* _YOUR GOAL_: Repeat only the lines between the one with "I need masks" and the end of the material below, both ends included. Omit any picture.

:: EXERCISE MATERIAL

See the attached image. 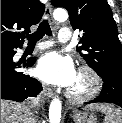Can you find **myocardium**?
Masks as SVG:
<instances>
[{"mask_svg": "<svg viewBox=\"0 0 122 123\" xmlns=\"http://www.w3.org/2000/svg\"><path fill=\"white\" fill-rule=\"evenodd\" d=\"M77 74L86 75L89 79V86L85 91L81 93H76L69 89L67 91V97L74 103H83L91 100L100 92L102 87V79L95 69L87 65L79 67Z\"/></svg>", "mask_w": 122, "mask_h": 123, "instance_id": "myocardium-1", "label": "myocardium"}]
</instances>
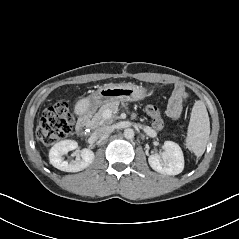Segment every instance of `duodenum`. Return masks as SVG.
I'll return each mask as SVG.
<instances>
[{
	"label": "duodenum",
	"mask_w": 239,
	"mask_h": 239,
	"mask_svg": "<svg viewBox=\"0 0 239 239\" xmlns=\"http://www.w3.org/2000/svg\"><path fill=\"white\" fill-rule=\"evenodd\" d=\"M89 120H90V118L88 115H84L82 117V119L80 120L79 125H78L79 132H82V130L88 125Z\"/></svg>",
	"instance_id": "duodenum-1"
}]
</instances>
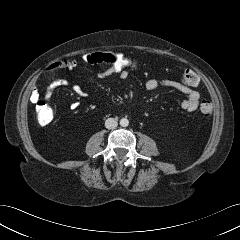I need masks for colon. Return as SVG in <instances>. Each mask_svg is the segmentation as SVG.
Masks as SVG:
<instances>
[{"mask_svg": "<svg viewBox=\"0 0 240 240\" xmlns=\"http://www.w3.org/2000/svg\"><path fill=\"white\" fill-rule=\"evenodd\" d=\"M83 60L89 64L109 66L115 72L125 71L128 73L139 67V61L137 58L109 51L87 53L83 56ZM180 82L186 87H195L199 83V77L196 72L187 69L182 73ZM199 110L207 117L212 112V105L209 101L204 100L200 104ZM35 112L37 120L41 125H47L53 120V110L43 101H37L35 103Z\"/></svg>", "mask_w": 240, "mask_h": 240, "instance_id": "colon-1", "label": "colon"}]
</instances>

::::

* _WRITTEN ANSWER_:
I need masks for colon. Return as SVG in <instances>. Each mask_svg is the segmentation as SVG.
Masks as SVG:
<instances>
[{"mask_svg": "<svg viewBox=\"0 0 240 240\" xmlns=\"http://www.w3.org/2000/svg\"><path fill=\"white\" fill-rule=\"evenodd\" d=\"M83 60L89 64L109 66L115 72L125 71L128 73L139 67V61L137 58L109 51L87 53L83 56ZM180 82L186 87H195L199 83V77L196 72L187 69L182 73ZM199 110L207 117L212 112V105L209 101L204 100L200 104ZM35 112L37 120L41 125H47L53 120V110L43 101H37L35 103Z\"/></svg>", "mask_w": 240, "mask_h": 240, "instance_id": "colon-1", "label": "colon"}]
</instances>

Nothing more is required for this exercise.